3.2 Course integration

As TesCaV is implemented as a module in the MERODE code generator, it can be used in any of the exercises. The variety of exercises leads to a similar variety of what TesCaV’s feedback can do for the students. If students are given a complete model that is considered correct with respect to the given requirements, TesCaV’s feedback will help students understand the completeness of their manual testing efforts. Further testing will allow students to better understand the design choices of the model they have been given. When students are asked to complete a partial model, TesCaV can provide feedback not only on the completeness of their manual testing efforts, but also on the correctness and completeness of their conceptual model with respect to the requirements. For example, if the requirements state that a person should always be able to rent a tuxedo, the student should manually test that this is indeed possible in every state of the Person object. A student might forget to do this for one of the states, which TesCaV’s feedback could inform them about.

3.3 Experimental setup

A well-known theoretical model of learning retention/transfer is Kirkpatrick’s which proposes four levels for evaluating training: Level 1 Reaction, Level 2 Learning, Level 3 Behaviour and Level 4 Results [13]. The levels are described in terms of building and evaluating chains of evidence and assessing the extent to which training contributes to outcomes by evaluating whether the results meet expectations.

In the past, we have adapted Kirkpatrick’s model to technology-enhanced learning ( [22]), where we suggest measuring learning twice: with a test without and with the tool. Suggested measures of the quality of learning are error rates and %completion of the task. This corresponds to the way we approached the design of the experiment, where we will measure model coverage corresponding to %completion of task. In this experiment, we do not use Kirkpatrick’s behavioural level. For this level, the suggestion in [22] is to train as much as possible on real tasks and measure the level of support on real tasks. TesCaV itself works on real-life tasks, but in this experiment, a small case is used to avoid fatigue of the participants. The assessment is therefore a weak assessment of real-life tasks.

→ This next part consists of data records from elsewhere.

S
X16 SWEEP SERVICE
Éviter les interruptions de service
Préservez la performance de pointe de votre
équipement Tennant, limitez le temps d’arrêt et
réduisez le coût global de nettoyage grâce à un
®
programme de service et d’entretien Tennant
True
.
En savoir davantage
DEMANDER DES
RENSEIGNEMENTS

Therefore, in order to measure the knowledge transfer effect of test coverage after using TesCaV, a one-group pre-test-post-test design is used. In this experimental design, participants’ test coverage is measured before and after using TesCaV, with TesCaV considered as the treatment. Ideally, to avoid some single-group threats to validity, such as instrumentation, history and testing threats, a pre-test-post-test control group design should be used. This is where a second group takes the same pre- and post-test but does not receive the treatment. Unfortunately, in education this leads to the unethical practice of giving students unequal learning opportunities. Although it would be possible to provide the control group with an equivalent alternative treatment, such as an additional lecture on the same software testing topic, it would be difficult to prove that such a treatment is of equal educational value. Furthermore, since participation in the trial cannot be made compulsory, it is difficult to ensure random allocation to experimental groups that receive their treatment at different places and times. Therefore, for ethical and partly for convenience reasons, a pre-test-post-test control group design cannot be used in this case.Footnote 2 The limitations of this approach are discussed in more detail in Sect. 5.1.

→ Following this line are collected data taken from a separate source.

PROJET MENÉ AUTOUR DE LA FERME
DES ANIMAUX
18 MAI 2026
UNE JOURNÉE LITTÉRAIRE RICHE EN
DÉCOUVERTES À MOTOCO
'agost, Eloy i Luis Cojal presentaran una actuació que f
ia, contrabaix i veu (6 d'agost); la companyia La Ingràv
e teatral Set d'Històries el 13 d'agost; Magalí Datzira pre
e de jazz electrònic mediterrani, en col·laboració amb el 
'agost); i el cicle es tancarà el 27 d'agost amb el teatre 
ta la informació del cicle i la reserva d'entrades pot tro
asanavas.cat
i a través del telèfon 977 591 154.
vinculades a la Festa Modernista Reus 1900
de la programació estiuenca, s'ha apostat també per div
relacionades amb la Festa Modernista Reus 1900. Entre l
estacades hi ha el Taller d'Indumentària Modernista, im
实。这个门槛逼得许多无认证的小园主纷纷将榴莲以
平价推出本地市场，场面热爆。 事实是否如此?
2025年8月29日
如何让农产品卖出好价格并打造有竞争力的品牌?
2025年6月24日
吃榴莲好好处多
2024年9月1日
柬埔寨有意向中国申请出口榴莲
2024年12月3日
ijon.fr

Before the experiment, the basics of testing are reviewed, such as the V-model, the notion of positive and negative test cases, and the need for a strategy given that exhaustive testing is not possible. The participants are told that their task is to develop test cases for system and acceptance testing: the test cases must assess whether the developed system meets all the requirements. During the pre-experiment questionnaire the personal characteristics of the participants are collected. These questions are given in Table 5 in the appendix. The questions relate to age, gender, confidence in using new computer tools, and previous knowledge of software testing. During the pre-test, participants are asked to use pen and paper to develop a test strategy and an appropriate set of test cases for a given case. The students are given both requirements and models for the case. The treatment is then applied by asking the participants to solve a second case using TesCaV. Again, the students are given the requirements and the model, but this time they are also given the generated prototype application containing the TesCaV module. The students are shown how to get feedback from TesCaV. Finally, during the post-test, students are asked if they would like to make any changes to the test suite they developed for the first case. Students can add new test cases or remove test cases they consider redundant or unnecessary. This is again done on paper, without the use of a generated prototype application.

After each pre-test, treatment and post-test, participants are asked a series of questions to understand their perceived test case coverage. These questions are given in Table 6. An overview of the experimental design is given in Fig. 7.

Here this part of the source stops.